Thursday, 09 February 2012

Toby Vanhegan, barrister, Arden Chambers

Dropping anchor

Two landmark cases have opened up eligibility for social housing for non-European migrants

On 23 February the European Court of Justice made two important rulings which affect the rights of non-European economic area nationals to live in the UK.

One of the judgements, London Borough of Harrow v Ibrahim and secretary of state for the home department, hit the headlines and incurred the wrath of critics by allowing a Somali woman to remain in her north London council house and to receive other state benefits, even if she was a burden on the state. A Harrow councillor warned that it ‘could well become a floodgate judgment’ (Inside Housing, 26 February).

The ECJ held that a non-EEA national has an unconditional right to reside in the UK if they are the parent and primary carer of a child in education here, so long as they are married to an EEA national who has worked in the UK.

On the same day, the ECJ ruled on Teixeira v London Borough of Lambeth and SSHD. In this case, the court held that an EEA national has an unconditional right to reside in the UK if they are the parent and primary carer of a child in education here, so long as they have worked in the UK. In both situations, the child also has a right to reside.

In both cases, it was held that an unconditional right to reside means that the parent does not have to be self-sufficient but can instead be a burden on the social assistance system of the host member state - in both these cases, the UK. There is no requirement for the parent to have comprehensive sickness insurance cover in the UK to benefit from the right of residence.
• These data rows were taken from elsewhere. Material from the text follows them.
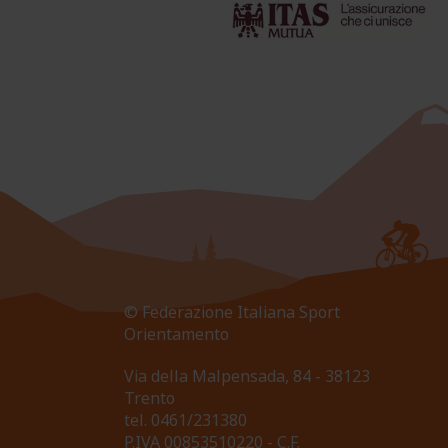
© Federazione Italiana Sport
Orientamento
Via della Malpensada, 84 - 38123
Trento
tel.
0461/231380
P.IVA 00853510220 - C.F.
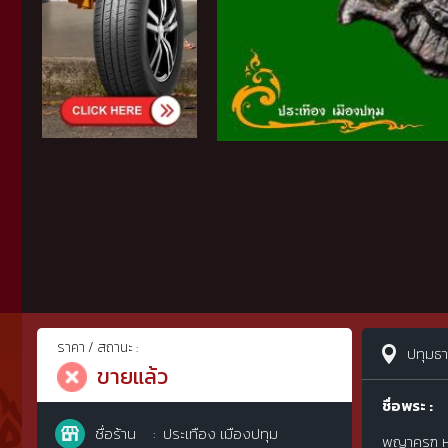
ราคา / สถานะ :
ปทุมธา
ขายแล้ว
ชื่อพระ :
ชื่อร้าน
ประเทือง เมืองปทุม
พญาครุฑ ห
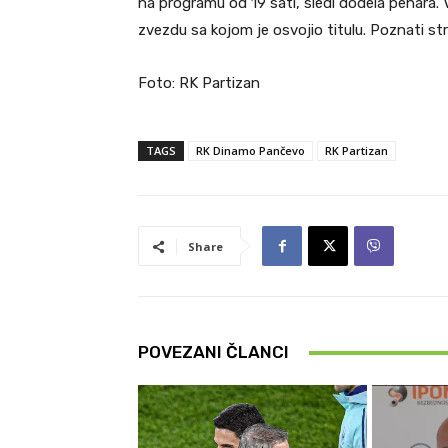
na programu od 19 sati, sledi dodela pehara. 
zvezdu sa kojom je osvojio titulu. Poznati st
Foto: RK Partizan
TAGS
RK Dinamo Pančevo
RK Partizan
Share
POVEZANI ČLANCI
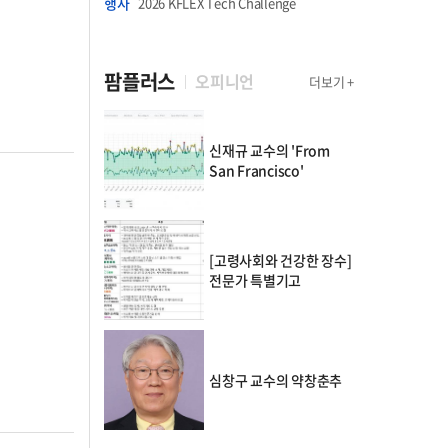
행사
2026 KFLEX Tech Challenge
팜플러스
오피니언
더보기 +
신재규 교수의 'From
San Francisco'
[고령사회와 건강한 장수]
전문가 특별기고
심창구 교수의 약창춘추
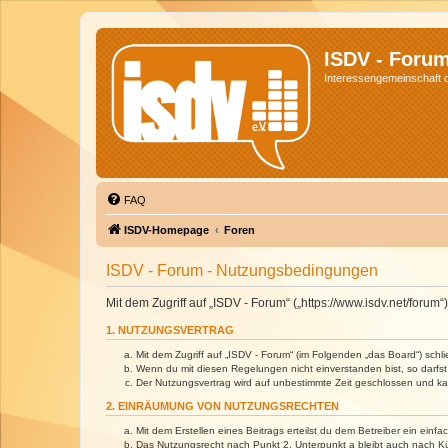
ISDV - Foru
Interessengemeinschaft de
FAQ
ISDV-Homepage
Foren
ISDV - Forum - Nutzungsbedingungen
Mit dem Zugriff auf „ISDV - Forum“ („https://www.isdv.net/foru
1. NUTZUNGSVERTRAG
Mit dem Zugriff auf „ISDV - Forum“ (im Folgenden „das Board“) sch
Wenn du mit diesen Regelungen nicht einverstanden bist, so darfst 
Der Nutzungsvertrag wird auf unbestimmte Zeit geschlossen und kan
2. EINRÄUMUNG VON NUTZUNGSRECHTEN
Mit dem Erstellen eines Beitrags erteilst du dem Betreiber ein ein
Das Nutzungsrecht nach Punkt 2, Unterpunkt a bleibt auch nach 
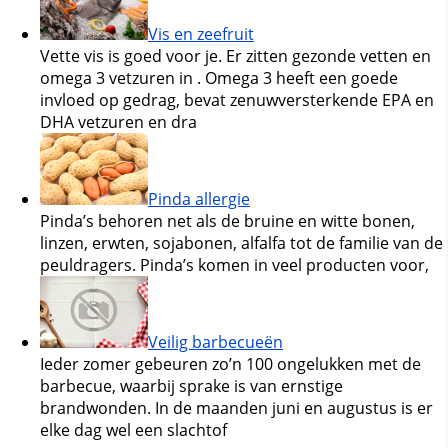
Vis en zeefruit
Vette vis is goed voor je. Er zitten gezonde vetten en
omega 3 vetzuren in . Omega 3 heeft een goede
invloed op gedrag, bevat zenuwversterkende EPA en
DHA vetzuren en dra
Pinda allergie
Pinda’s behoren net als de bruine en witte bonen,
linzen, erwten, sojabonen, alfalfa tot de familie van de
peuldragers. Pinda’s komen in veel producten voor,
Veilig barbecueën
Ieder zomer gebeuren zo’n 100 ongelukken met de
barbecue, waarbij sprake is van ernstige
brandwonden. In de maanden juni en augustus is er
elke dag wel een slachtof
In the case of Teixeira, the court reached two other important conclusions. First, it was held that the right of residence was not conditional on one of the child’s parents having worked in the UK on the date on which the child started in education. Second, it was held that the right to reside ends when the child reaches the age of 18, unless the child continues to need the presence and care of that parent in order to be able to pursue and complete his or her education.

The implications

Both cases were references from the Court of Appeal and carry a number of important implications. First, because as a general rule a person is eligible for housing assistance under parts six and seven of the Housing Act 1996 and for most welfare benefits, if they have both a right to reside and are habitually resident in the UK, these two decisions add new categories of persons who are now eligible for housing and other welfare benefits.

Second, the legal basis for the right to reside was found in article 12 of regulation (EEC) number 1612/68 of the Council, which dates back to October 1968. Ms Ibrahim and Ms Teixeira both accepted that they had no right to reside under domestic law or by virtue of directive 2004/38/EC of the European Parliament and of the Council of 29 April 2004.
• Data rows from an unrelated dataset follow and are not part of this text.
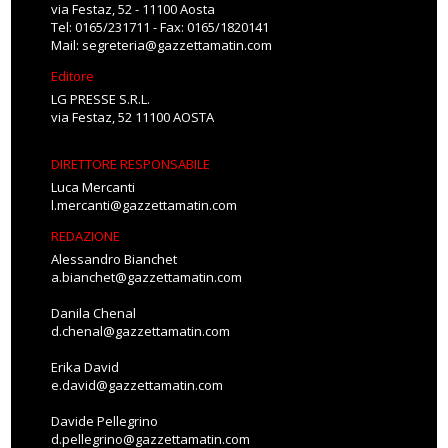
via Festaz, 52 - 11100 Aosta
Tel: 0165/231711 - Fax: 0165/1820141
Mail:
segreteria@gazzettamatin.com
Editore
LG PRESSE S.R.L.
via Festaz, 52 11100 AOSTA
DIRETTORE RESPONSABILE
Luca Mercanti
l.mercanti@gazzettamatin.com
REDAZIONE
Alessandro Bianchet
a.bianchet@gazzettamatin.com
Danila Chenal
d.chenal@gazzettamatin.com
Erika David
e.david@gazzettamatin.com
Davide Pellegrino
d.pellegrino@gazzettamatin.com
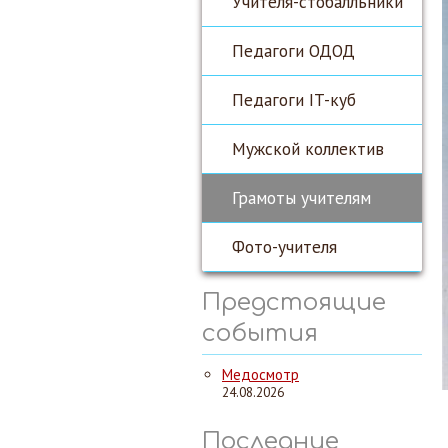
Учителя-стобалльники
Педагоги ОДОД
Педагоги IT-куб
Мужской коллектив
Грамоты учителям
Фото-учителя
Предстоящие
события
Медосмотр
24.08.2026
Последние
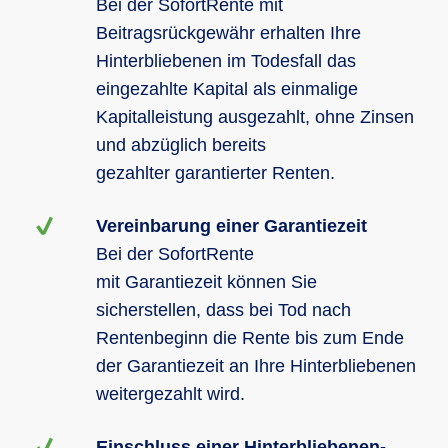
Bei der SofortRente mit
Beitragsrückgewähr erhalten Ihre
Hinterbliebenen im Todesfall das
eingezahlte Kapital als einmalige
Kapitalleistung ausgezahlt, ohne Zinsen
und abzüglich bereits
gezahlter garantierter Renten.
Vereinbarung einer Garantiezeit
Bei der SofortRente
mit Garantiezeit können Sie
sicherstellen, dass bei Tod nach
Rentenbeginn die Rente bis zum Ende
der Garantiezeit an Ihre Hinterbliebenen
weitergezahlt wird.
Einschluss einer Hinterbliebenen-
This means that those who make decisions on issues of eligibility will have to pay close attention to an increasing array of directives and case law issued by the ECJ. An already difficult task has now become even more complicated.

Finally, the cases raise the issue of whether a person in the position of Ms Ibrahim or Ms Teixeira might be entitled to a permanent right of residence in the UK, pursuant to article 16 of Directive 2004/38/EC, once they have exercised the right to reside for five years. Another part of the directive - recital (17) - suggests not, because the right of residence does not comply with the conditions laid down in the directive.
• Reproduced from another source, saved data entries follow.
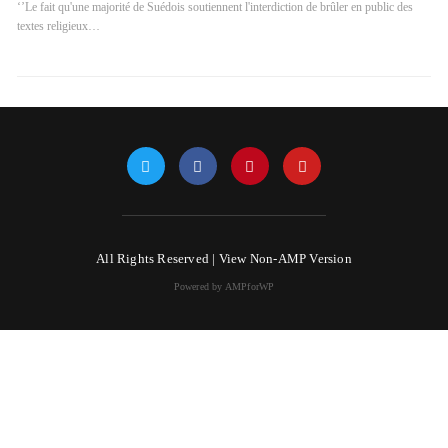
‘’Le fait qu'une majorité de Suédois soutiennent l'interdiction de brûler en public des
textes religieux…
All Rights Reserved |
View Non-AMP Version
Powered by AMPforWP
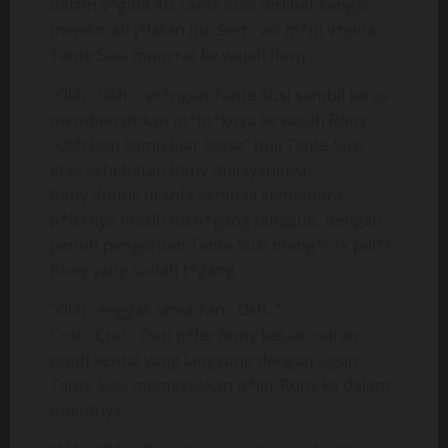
dalam v*gina itu Tante Susi terlihat sangat
menikmati j*latan itu. Serr.. air m*ni v*gina
Tante Susi muncrat ke wajah Rony.
“Okh.. Okh..” er*ngan Tante Susi sambil terus
membenamkan m*m*knya ke wajah Rony.
“Okh Ron kamu luar biasa” puji Tante Susi
atas kehebatan Rony melayaninya.
Rony duduk di sofa kembali sementara
p*lernya masih men*gang tangguh, dengan
penuh pengertian Tante Susi meng*c*k pel*r
Rony yang sudah t*gang.
“Okh.. enggak lama Tan.. Okh..”
Crot.. Crot.. Dari p*ler Rony keluar cairan
putih kental yang langsung dengan sigap
Tante Susi memasukkan p*ler Rony ke dalam
mulutnya.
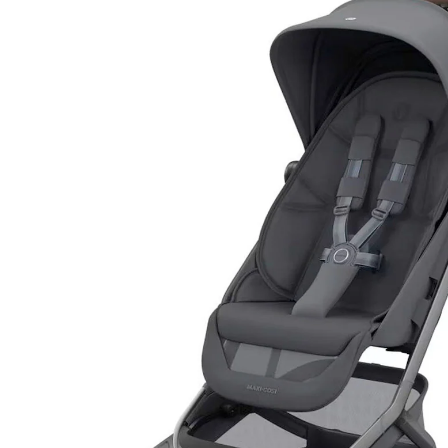
UVP 549,99 €
469,99 €
inkl. MwSt. und zzgl.
Versandkosten
234 PAYBACK Basis°Punkte
sammeln
Variante
moon graphite
+ 1
In den Warenkorb
Lieferung nach Hause
Lieferbar - in 2-4 Werktagen bei Dir
Filialabholung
The conditions set out by the ECJ to have a right to reside as a parent and primary carer of a child in education are not hard to satisfy. The effect of these cases may be an increase in applicants eligible for housing and other forms of welfare benefits.

This is likely to strain the resources of local authorities and the Department of Work and Pensions. This may cause a change in the law to exclude eligibility. Further developments are likely.

Toby Vanhegan appeared as counsel in the European Court of Justice in the Teixeira case
toby.vanhegan@ardenchambers.com

Readers' comments (1)

  • Until insane rulings like this are conspicuously disregarded by organizations, the fantastical nature of the EU will continue! Excuse me but as I understand it other countries have schools and houses, and people who come here have families from whence they came.

    So what makes these judges think that all of a sudden the child would have no education and the 'right to a family life' doesn't exist outside the UK. Get real, these bums are here for the freebies and been given them by doogooder who don't pay for it. We pay in terms of taxes, less for OUR children and a country overcrowded and concreted over.